David Dacko returned to power on 20 September 1979, by the hand of France, which abolished the monarchical regime of Bokassa I and restored the Central African Republic. In this second stage, he proved to not have learned democratic ways and was criticised by all the political and social sectors. In order to quiet critics, he allowed free political activity and subjected a democratic constitution to referendum, which was overwhelmingly approved.

In 01 September 1981, Dacko was removed from office in a new coup d'état carried out by General André Kolingba.
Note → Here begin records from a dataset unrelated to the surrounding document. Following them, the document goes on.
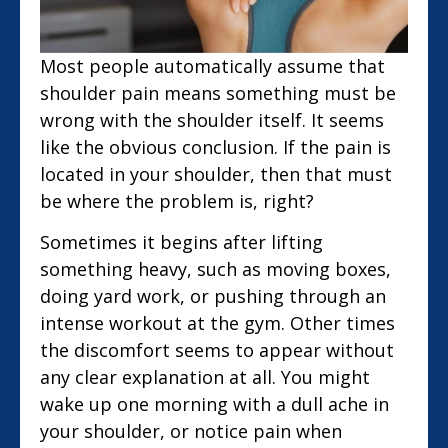
Most people automatically assume that
shoulder pain means something must be
wrong with the shoulder itself. It seems
like the obvious conclusion. If the pain is
located in your shoulder, then that must
be where the problem is, right?
Sometimes it begins after lifting
something heavy, such as moving boxes,
doing yard work, or pushing through an
intense workout at the gym. Other times
the discomfort seems to appear without
any clear explanation at all. You might
wake up one morning with a dull ache in
your shoulder, or notice pain when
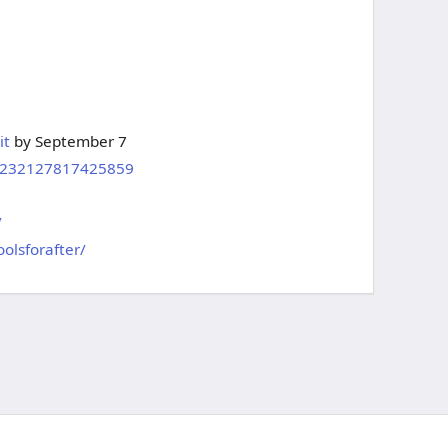
it
by September 7
m/232127817425859
/
olsforafter/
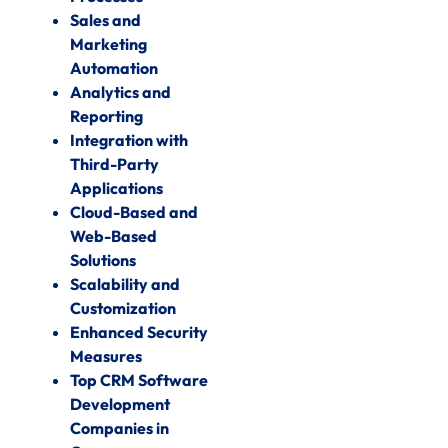
Sales and
Marketing
Automation
Analytics and
Reporting
Integration with
Third-Party
Applications
Cloud-Based and
Web-Based
Solutions
Scalability and
Customization
Enhanced Security
Measures
Top CRM Software
Development
Companies in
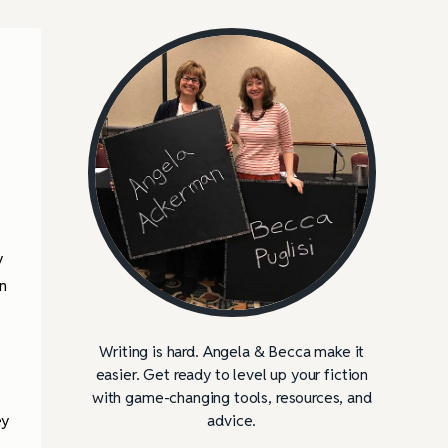
y
n
Writing is hard. Angela & Becca make it
easier. Get ready to level up your fiction
with game-changing tools, resources, and
ey
advice.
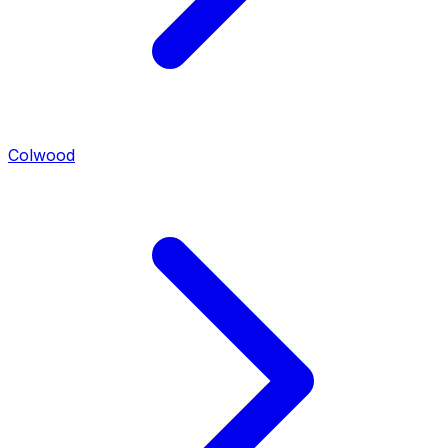
Colwood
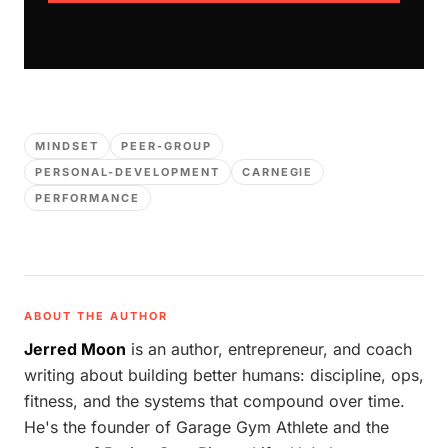
MINDSET
PEER-GROUP
PERSONAL-DEVELOPMENT
CARNEGIE
PERFORMANCE
ABOUT THE AUTHOR
Jerred Moon
is an author, entrepreneur, and coach
writing about building better humans: discipline, ops,
fitness, and the systems that compound over time.
He's the founder of Garage Gym Athlete and the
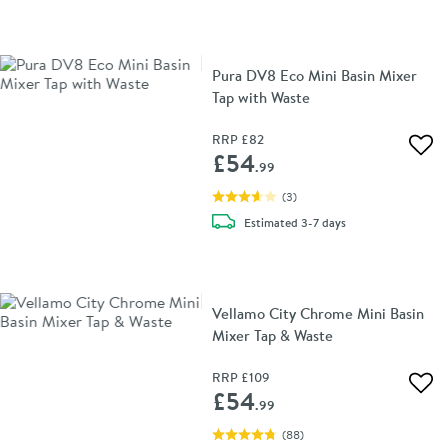
Pura DV8 Eco Mini Basin Mixer
Tap with Waste
RRP
£82
Add 
£54
.99
(
3
)
delivery
Estimated
3-7 days
Vellamo City Chrome Mini Basin
Mixer Tap & Waste
RRP
£109
Add 
£54
.99
(
88
)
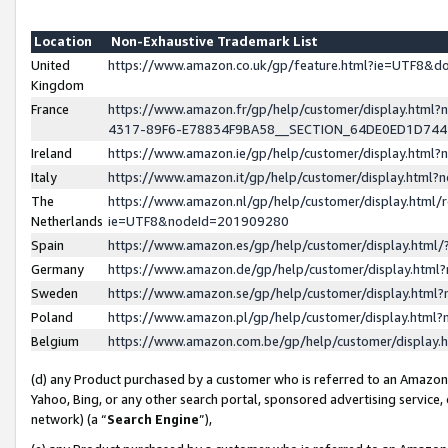
Location
Non-Exhaustive Trademark List
United
https://www.amazon.co.uk/gp/feature.html?ie=UTF8&
Kingdom
France
https://www.amazon.fr/gp/help/customer/display.ht
4317-89F6-E78834F9BA58__SECTION_64DE0ED1D74
Ireland
https://www.amazon.ie/gp/help/customer/display.ht
Italy
https://www.amazon.it/gp/help/customer/display.html
The
https://www.amazon.nl/gp/help/customer/display.html/
Netherlands
ie=UTF8&nodeId=201909280
Spain
https://www.amazon.es/gp/help/customer/display.htm
Germany
https://www.amazon.de/gp/help/customer/display.htm
Sweden
https://www.amazon.se/gp/help/customer/display.htm
Poland
https://www.amazon.pl/gp/help/customer/display.htm
Belgium
https://www.amazon.com.be/gp/help/customer/displa
(d) any Product purchased by a customer who is referred to an Amazon S
Yahoo, Bing, or any other search portal, sponsored advertising service, o
network) (a “
Search Engine
”),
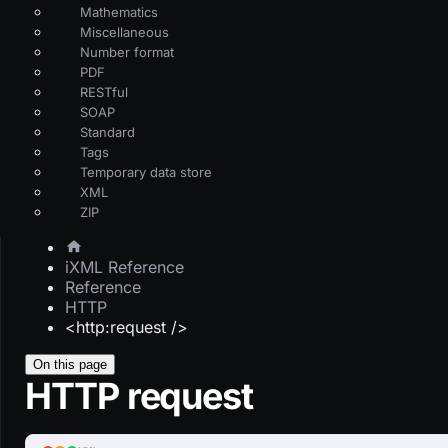
Mathematics
Miscellaneous
Number format
PDF
RESTful
SOAP
Standard
Tags
Temporary data store
XML
ZIP
iXML Reference
Reference
HTTP
<http:request />
On this page
HTTP request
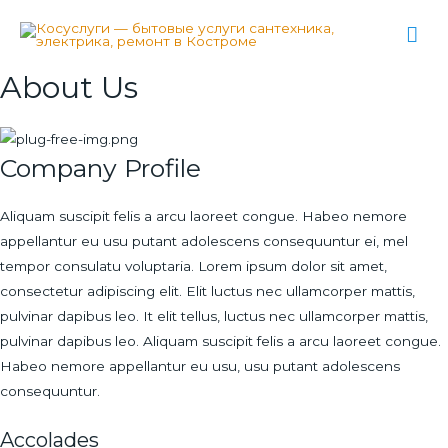
Гла
ме
About Us
Company Profile
Aliquam suscipit felis a arcu laoreet congue. Habeo nemore
appellantur eu usu putant adolescens consequuntur ei, mel
tempor consulatu voluptaria. Lorem ipsum dolor sit amet,
consectetur adipiscing elit. Elit luctus nec ullamcorper mattis,
pulvinar dapibus leo. It elit tellus, luctus nec ullamcorper mattis,
pulvinar dapibus leo. Aliquam suscipit felis a arcu laoreet congue.
Habeo nemore appellantur eu usu, usu putant adolescens
consequuntur.
Accolades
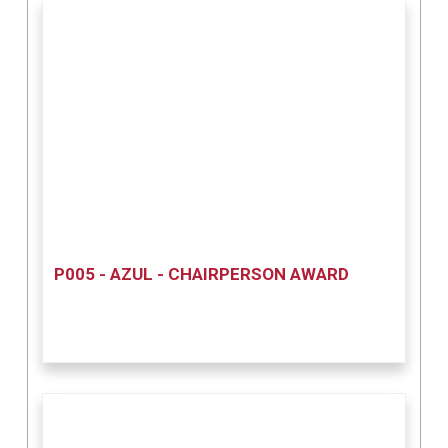
P005 - AZUL - CHAIRPERSON AWARD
Dacko emerged unharmed, and years later even returned to politics to lead a party in opposition to General Kolingba. Dacko participated in the 1993 presidential elections and obtained 20.10% of votes, remaining in third position.

Dacko actively maintained his ties to politics and in 2003 participated in the National Dialogue, a debate about the nation´s social, economic and political reality, but a few days after it was inaugurated, an asthma attack forced him to withdraw from the national conference.

Dacko passed away on 20 November 2003 at Yaoundé General Hospital. The Central African government decreed a month of national mourning in honour of the deceased former president. He was buried on December 13th in Mokinda, his place of residence.